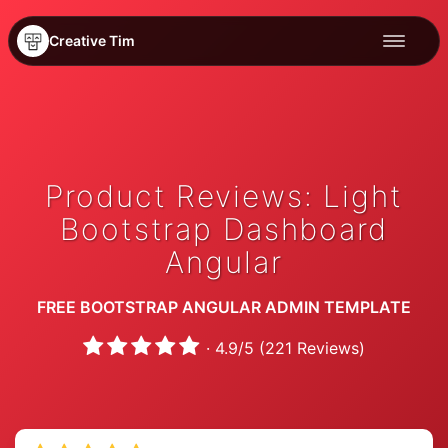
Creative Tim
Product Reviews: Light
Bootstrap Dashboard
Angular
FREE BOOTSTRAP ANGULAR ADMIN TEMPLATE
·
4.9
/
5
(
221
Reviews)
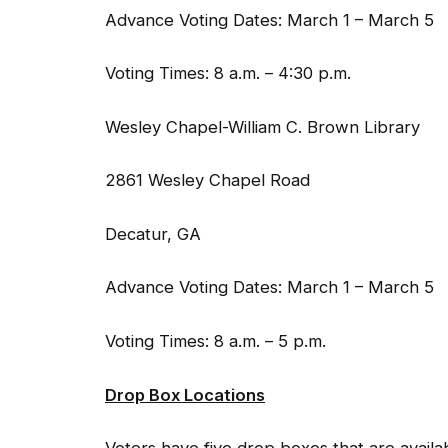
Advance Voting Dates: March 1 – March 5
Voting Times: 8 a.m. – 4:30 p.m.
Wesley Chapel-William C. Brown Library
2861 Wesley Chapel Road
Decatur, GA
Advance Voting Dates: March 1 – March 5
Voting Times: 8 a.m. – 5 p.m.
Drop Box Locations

## Exercise brief
Without any pictures, transcribe the listing above exactly as written.

## Response area
Creative Tim
Product Reviews: Light
Bootstrap Dashboard
Angular
FREE BOOTSTRAP ANGULAR ADMIN TEMPLATE
·
4.9
/
5
(
221
Reviews)
Advance Voting Dates: March 1 – March 5
Voting Times: 8 a.m. – 4:30 p.m.
Wesley Chapel-William C. Brown Library
2861 Wesley Chapel Road
Decatur, GA
Advance Voting Dates: March 1 – March 5
Voting Times: 8 a.m. – 5 p.m.
Drop Box Locations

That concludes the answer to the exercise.